§ **What to do**
Select every line below containing the word "screenshot".

§ **Input**
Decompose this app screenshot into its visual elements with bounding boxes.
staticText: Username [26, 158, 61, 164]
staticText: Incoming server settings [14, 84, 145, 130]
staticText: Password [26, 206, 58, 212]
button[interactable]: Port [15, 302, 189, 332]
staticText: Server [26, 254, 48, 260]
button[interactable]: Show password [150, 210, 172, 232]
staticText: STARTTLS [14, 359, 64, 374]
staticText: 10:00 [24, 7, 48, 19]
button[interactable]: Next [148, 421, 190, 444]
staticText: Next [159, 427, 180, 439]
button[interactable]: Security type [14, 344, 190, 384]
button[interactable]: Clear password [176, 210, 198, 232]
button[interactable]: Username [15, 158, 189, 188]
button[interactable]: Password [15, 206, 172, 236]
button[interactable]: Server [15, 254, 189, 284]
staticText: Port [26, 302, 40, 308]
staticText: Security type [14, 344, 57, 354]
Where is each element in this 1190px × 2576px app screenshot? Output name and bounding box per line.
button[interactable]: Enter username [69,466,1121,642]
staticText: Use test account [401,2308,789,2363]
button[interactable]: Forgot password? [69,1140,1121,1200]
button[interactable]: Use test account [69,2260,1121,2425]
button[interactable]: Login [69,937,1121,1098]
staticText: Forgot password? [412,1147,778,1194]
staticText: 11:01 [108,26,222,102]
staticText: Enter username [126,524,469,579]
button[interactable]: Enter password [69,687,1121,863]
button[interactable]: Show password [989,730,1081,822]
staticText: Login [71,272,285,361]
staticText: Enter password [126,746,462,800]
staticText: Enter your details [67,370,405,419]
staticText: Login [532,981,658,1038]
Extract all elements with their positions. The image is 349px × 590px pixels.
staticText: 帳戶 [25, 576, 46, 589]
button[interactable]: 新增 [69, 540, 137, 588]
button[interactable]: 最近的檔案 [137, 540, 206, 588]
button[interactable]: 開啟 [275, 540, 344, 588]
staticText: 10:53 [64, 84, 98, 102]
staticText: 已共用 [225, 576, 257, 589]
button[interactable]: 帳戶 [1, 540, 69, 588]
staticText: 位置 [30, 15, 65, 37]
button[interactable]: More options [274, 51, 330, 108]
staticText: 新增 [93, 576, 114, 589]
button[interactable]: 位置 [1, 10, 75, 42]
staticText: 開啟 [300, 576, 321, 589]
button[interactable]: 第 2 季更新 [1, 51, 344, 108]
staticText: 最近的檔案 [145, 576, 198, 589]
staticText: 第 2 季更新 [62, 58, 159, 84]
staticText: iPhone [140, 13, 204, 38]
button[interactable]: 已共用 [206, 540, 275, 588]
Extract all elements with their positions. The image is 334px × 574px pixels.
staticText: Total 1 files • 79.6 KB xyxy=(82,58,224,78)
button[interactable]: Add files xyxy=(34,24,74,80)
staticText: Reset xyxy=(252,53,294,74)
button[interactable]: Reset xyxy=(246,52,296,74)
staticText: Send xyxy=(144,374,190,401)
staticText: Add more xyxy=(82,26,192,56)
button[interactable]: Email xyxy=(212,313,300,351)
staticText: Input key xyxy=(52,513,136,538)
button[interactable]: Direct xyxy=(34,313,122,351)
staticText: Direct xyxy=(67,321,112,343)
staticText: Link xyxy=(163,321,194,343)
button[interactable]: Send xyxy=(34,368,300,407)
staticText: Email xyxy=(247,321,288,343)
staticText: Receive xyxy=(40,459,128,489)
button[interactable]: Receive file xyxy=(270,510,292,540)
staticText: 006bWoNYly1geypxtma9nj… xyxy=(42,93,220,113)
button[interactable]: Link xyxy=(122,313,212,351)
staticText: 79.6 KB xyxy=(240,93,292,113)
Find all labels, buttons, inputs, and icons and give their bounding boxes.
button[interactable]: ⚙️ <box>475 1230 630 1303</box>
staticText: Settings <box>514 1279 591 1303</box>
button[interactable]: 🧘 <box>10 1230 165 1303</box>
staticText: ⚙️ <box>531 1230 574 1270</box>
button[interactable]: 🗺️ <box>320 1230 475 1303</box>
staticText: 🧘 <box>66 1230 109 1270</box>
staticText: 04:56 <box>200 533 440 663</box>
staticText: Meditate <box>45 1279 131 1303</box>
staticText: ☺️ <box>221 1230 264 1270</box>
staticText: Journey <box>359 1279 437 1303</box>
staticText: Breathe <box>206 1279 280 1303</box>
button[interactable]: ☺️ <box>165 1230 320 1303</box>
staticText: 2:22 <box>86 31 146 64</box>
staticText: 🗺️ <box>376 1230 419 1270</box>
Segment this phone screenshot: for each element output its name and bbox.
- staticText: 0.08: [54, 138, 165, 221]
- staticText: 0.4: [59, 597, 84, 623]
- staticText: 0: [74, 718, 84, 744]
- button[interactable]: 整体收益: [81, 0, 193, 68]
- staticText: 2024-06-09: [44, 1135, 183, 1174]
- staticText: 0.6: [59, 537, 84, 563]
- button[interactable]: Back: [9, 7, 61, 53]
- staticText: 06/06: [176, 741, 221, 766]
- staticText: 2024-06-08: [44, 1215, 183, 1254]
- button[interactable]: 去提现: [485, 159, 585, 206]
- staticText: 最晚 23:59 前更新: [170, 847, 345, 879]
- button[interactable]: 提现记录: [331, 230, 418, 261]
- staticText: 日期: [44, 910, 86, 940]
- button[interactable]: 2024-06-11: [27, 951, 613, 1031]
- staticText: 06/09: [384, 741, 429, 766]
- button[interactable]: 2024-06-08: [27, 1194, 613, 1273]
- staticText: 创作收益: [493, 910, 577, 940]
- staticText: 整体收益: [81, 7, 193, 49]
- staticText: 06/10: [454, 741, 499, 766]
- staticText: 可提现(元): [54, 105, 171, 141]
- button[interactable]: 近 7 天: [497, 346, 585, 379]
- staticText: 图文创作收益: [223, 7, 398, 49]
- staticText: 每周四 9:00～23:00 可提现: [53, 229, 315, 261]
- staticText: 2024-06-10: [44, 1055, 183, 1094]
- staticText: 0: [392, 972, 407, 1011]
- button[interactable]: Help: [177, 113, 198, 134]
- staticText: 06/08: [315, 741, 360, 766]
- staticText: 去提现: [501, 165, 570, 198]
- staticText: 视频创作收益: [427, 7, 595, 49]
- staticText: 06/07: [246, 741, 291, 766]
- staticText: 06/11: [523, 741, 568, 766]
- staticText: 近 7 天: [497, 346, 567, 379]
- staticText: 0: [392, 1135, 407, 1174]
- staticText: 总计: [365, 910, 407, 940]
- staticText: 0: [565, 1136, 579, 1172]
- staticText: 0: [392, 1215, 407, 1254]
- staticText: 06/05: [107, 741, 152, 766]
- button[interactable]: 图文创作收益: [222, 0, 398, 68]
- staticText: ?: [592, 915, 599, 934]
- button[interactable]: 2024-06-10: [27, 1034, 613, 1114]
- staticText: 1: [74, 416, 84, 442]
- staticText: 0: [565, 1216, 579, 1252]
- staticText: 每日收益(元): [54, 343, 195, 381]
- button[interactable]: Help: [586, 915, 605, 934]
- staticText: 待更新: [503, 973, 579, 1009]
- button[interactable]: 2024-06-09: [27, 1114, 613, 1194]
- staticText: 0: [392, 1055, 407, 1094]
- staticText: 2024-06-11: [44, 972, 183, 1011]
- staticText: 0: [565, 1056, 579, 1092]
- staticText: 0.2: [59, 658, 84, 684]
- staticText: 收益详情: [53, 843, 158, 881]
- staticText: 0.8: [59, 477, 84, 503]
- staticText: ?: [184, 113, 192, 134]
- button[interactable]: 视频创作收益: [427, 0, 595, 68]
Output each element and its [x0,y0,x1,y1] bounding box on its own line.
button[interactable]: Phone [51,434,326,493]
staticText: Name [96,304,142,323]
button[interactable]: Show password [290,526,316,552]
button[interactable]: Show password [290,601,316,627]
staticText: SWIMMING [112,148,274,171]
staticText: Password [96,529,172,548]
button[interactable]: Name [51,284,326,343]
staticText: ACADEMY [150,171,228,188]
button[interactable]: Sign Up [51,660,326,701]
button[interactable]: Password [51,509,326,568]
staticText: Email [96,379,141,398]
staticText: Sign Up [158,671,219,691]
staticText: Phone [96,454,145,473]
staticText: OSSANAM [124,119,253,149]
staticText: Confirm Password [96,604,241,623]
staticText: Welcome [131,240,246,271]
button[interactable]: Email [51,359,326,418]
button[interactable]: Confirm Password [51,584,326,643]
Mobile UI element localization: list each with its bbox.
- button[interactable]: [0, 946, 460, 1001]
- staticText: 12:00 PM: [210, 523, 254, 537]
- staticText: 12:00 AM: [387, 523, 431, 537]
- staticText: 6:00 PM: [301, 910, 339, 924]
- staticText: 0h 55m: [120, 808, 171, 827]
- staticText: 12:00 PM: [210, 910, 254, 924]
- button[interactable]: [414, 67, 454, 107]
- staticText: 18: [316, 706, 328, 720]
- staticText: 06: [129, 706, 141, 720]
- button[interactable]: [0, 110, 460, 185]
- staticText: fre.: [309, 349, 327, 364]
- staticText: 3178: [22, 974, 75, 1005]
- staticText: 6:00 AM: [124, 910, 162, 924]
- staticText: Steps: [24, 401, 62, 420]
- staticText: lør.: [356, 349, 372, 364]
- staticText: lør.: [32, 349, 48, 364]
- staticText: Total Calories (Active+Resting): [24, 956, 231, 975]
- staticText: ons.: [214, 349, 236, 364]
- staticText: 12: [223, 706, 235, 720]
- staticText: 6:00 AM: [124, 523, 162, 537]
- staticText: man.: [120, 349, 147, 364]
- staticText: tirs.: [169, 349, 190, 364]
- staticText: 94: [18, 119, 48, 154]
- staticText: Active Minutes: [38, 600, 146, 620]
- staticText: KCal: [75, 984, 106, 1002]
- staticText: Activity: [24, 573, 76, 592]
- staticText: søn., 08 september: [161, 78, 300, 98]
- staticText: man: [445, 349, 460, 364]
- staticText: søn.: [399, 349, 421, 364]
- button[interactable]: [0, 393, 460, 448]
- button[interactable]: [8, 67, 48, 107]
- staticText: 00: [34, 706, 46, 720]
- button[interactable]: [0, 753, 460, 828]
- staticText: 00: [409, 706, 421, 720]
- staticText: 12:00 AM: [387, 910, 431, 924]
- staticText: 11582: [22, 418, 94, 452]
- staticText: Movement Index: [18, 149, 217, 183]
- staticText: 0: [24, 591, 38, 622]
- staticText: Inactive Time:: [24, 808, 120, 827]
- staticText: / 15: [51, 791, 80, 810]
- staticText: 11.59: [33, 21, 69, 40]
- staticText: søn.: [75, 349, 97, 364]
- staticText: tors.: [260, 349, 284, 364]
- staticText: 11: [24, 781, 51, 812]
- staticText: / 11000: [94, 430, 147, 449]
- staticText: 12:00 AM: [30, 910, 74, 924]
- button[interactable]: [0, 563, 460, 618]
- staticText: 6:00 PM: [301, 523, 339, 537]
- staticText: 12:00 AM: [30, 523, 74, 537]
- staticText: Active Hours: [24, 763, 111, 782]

§ **Answer box**
Decompose this app screenshot into its visual elements with bounding boxes.
Where is each element in this 1190px × 2576px app screenshot? Output name and bounding box per line.
Segment this phone screenshot: for each element output its name and bbox.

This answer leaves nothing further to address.